Isn't it reasonable to assume that every compiler (and linker, etc) option exists for a reason, and the whitelist should cover all of them except the ones specifically deemed dangerous? Obviously there's hundreds of them and the maintenance of the white list isn't going to be fun, but if that's the path that's been decided on...

[lloeki]

Isn't it reasonable to assume that every compiler (and linker, etc) option exists for a reason, and the whitelist should cover all of them except the ones specifically deemed dangerous? Obviously there's hundreds of them and the maintenance of the white list isn't going to be fun, but if that's the path that's been decided on...

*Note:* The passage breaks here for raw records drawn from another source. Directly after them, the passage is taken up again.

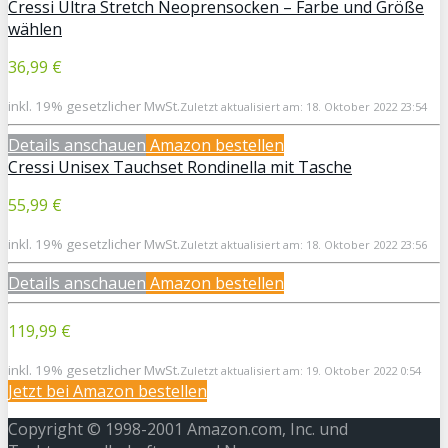
Cressi Ultra Stretch Neoprensocken – Farbe und Größe
wählen
36,99 €
inkl. 19% gesetzlicher MwSt.
Zuletzt aktualisiert am: 18. Oktober 2022 23:54
Details anschauen
Amazon bestellen
Cressi Unisex Tauchset Rondinella mit Tasche
55,99 €
inkl. 19% gesetzlicher MwSt.
Zuletzt aktualisiert am: 18. Oktober 2022 23:56
Details anschauen
Amazon bestellen
119,99 €
inkl. 19% gesetzlicher MwSt.
Zuletzt aktualisiert am: 19. Oktober 2022 0:54
Jetzt bei
Amazon bestellen
Copyright © 1998-2001 Amazon.com, Inc. und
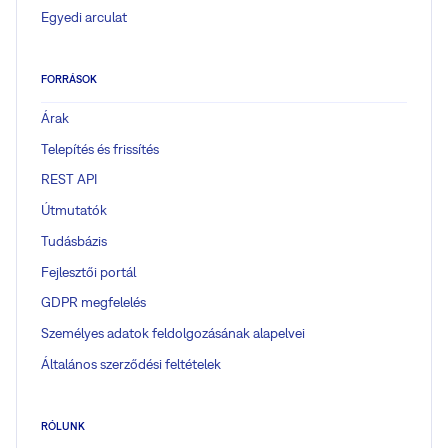
Egyedi arculat
FORRÁSOK
Árak
Telepítés és frissítés
REST API
Útmutatók
Tudásbázis
Fejlesztői portál
GDPR megfelelés
Személyes adatok feldolgozásának alapelvei
Általános szerződési feltételek
RÓLUNK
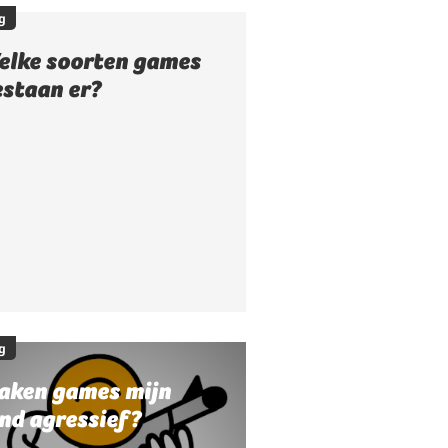
g
elke soorten games
estaan er?
g
aken games mijn
nd agressief?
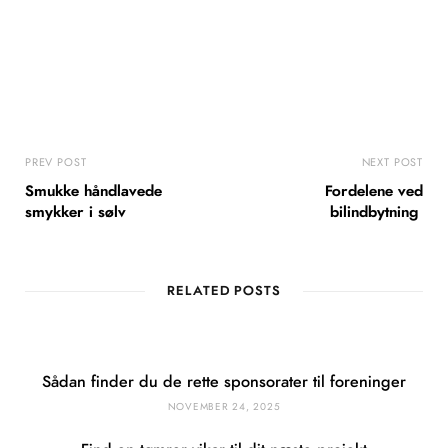
PREV POST
NEXT POST
Smukke håndlavede
Fordelene ved
smykker i sølv
bilindbytning
RELATED POSTS
Sådan finder du de rette sponsorater til foreninger
NOVEMBER 24, 2025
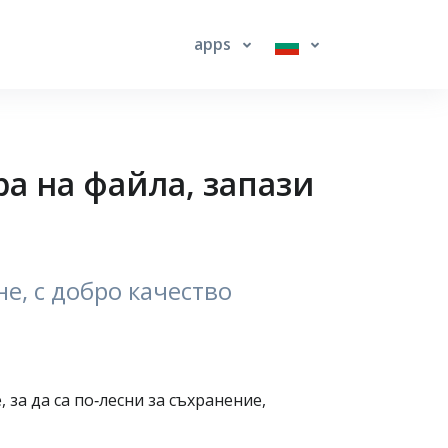
apps
а на файла, запази
е, с добро качество
за да са по‑лесни за съхранение,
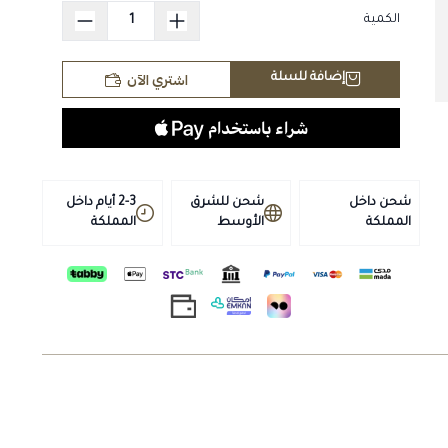
تحسين الأداء ي للخيول.
الكمية
تخزين المنتج:
اشتري الآن
إضافة للسلة
يُحفظ في مكان بارد وجاف بعيدًا عن أشعة الشمس المباشرة
للمزيد من المنتجات :
فلوفيت
سترايد
شحن داخل
شحن للشرق
2-3 أيام داخل
المملكة
الأوسط
المملكة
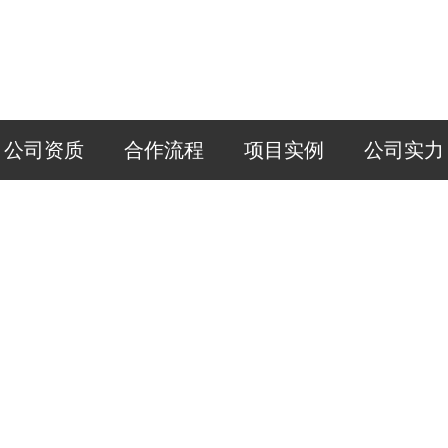
公司资质
合作流程
项目实例
公司实力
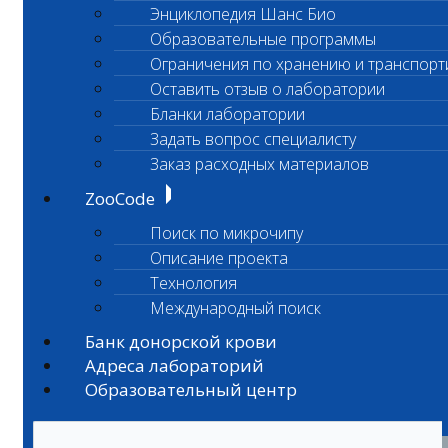
Энциклопедия Шанс Био
Образовательные программы
Ограничения по хранению и транспорт
Оставить отзыв о лаборатории
Бланки лаборатории
Задать вопрос специалисту
Заказ расходных материалов
ZooCode
Поиск по микрочипу
Описание проекта
Технология
Международный поиск
Банк донорской крови
Адреса лабораторий
Образовательный центр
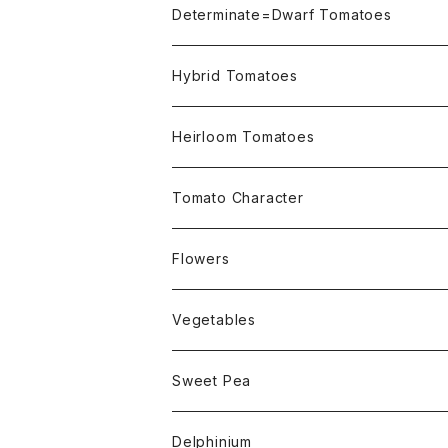
Not OSU Blue Tomatoes
Determinate=Dwarf Tomatoes
Micro Determinate 10cm~30cm
Hybrid Tomatoes
Small Determinate 30cm~50cm
Heirloom Tomatoes
Medium Determinate 50~100cm
Amber Heirloom Tomatoes
Tomato Character
Large Determinate 100~150cm
Bi-Color Heirloom Tomatoes
Culinary Uses
Flowers
For Canning
Semi Indeterminate ~150cm
Black Heirloom Tomatoes
Disease Resistance
Nasturtium・ナスターチウム
Vegetables
For Dry
Alternaria Blight
Colorful Heirloom Tomatoes
Disorders Resitance
Amaranthus・アマランサス
Sweet Pea
For Market or Loadside Shop
Alternaria Stem Canker
Cold 耐寒性
Crimson Heirloom Tomatoes
Flesh or Inside
Artichoke・アーチチョーク
Dwarf・ドワーフ
Delphinium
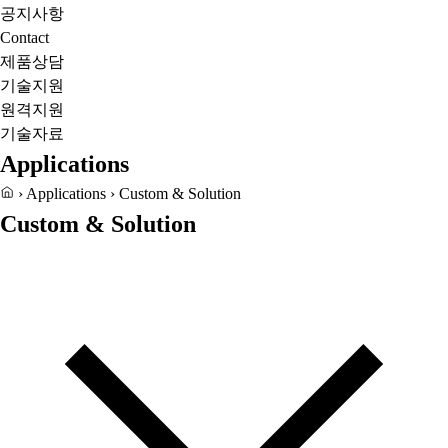
공지사항
Contact
제품상담
기술지원
원격지원
기술자료
Applications
›
Applications
›
Custom & Solution
Custom & Solution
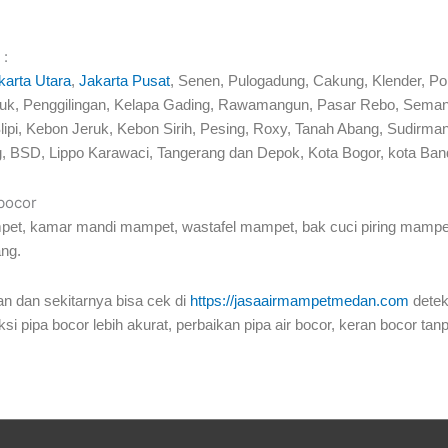
 :
karta Utara
,
Jakarta Pusat
, Senen, Pulogadung, Cakung, Klender, P
Tj Priuk, Penggilingan, Kelapa Gading, Rawamangun, Pasar Rebo, Se
lipi, Kebon Jeruk, Kebon Sirih, Pesing, Roxy, Tanah Abang, Sudir
, BSD, Lippo Karawaci, Tangerang dan Depok, Kota Bogor, kota Band
 bocor
pet, kamar mandi mampet, wastafel mampet, bak cuci piring mampet,
ang.
n dan sekitarnya bisa cek di
https://jasaairmampetmedan.com
detek
si pipa bocor lebih akurat, perbaikan pipa air bocor, keran bocor ta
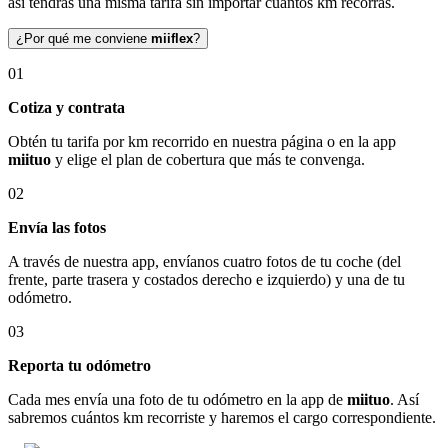
así tendrás una misma tarifa sin importar cuántos km recorras.
¿Por qué me conviene
miiflex
?
01
Cotiza y contrata
Obtén tu tarifa por km recorrido en nuestra página o en la app
miituo
y elige el plan de cobertura que más te convenga.
02
Envía las fotos
A través de nuestra app, envíanos cuatro fotos de tu coche (del
frente, parte trasera y costados derecho e izquierdo) y una de tu
odómetro.
03
Reporta tu odómetro
Cada mes envía una foto de tu odómetro en la app de
miituo
. Así
sabremos cuántos km recorriste y haremos el cargo correspondiente.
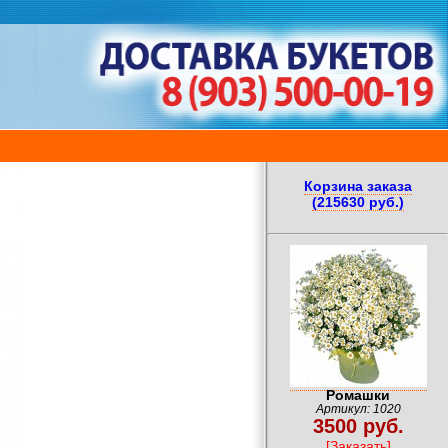
Корзина заказа
(215630 руб.)
Ромашки
Артикул: 1020
3500 руб.
[Заказать]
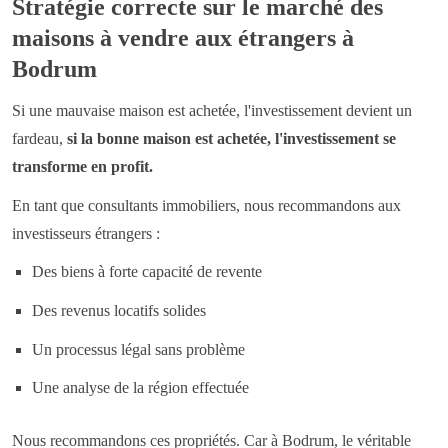
Stratégie correcte sur le marché des
maisons à vendre aux étrangers à
Bodrum
Si une mauvaise maison est achetée, l'investissement devient un
fardeau,
si la bonne maison est achetée, l'investissement se
transforme en profit.
En tant que consultants immobiliers, nous recommandons aux
investisseurs étrangers :
Des biens à forte capacité de revente
Des revenus locatifs solides
Un processus légal sans problème
Une analyse de la région effectuée
Nous recommandons ces propriétés. Car à Bodrum, le véritable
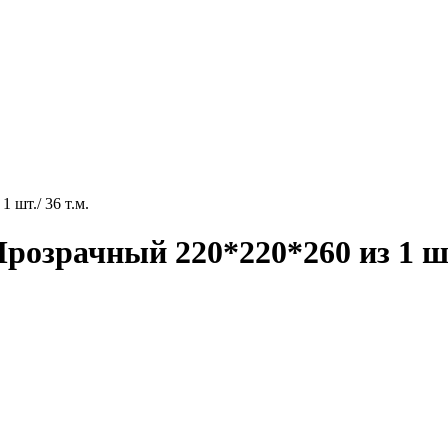
 шт./ 36 т.м.
озрачный 220*220*260 из 1 шт.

This has probably been discussed internally but I found the thing surprising for a patch release: I would have expected the offending flags to have been blacklisted first to plug the compiler plugin hole, and a whitelist system enabled for 1.10, whose list could have been built up during RC. The extra env vars are not quite practical to integrate in some build systems, and I observed this leads to people just reverting to 1.9.3 and thus being completely unprotected, which I believe is entirely counterproductive.

At which point does a whitelist full of wildcards and regexes becomes a blacklist in disguise?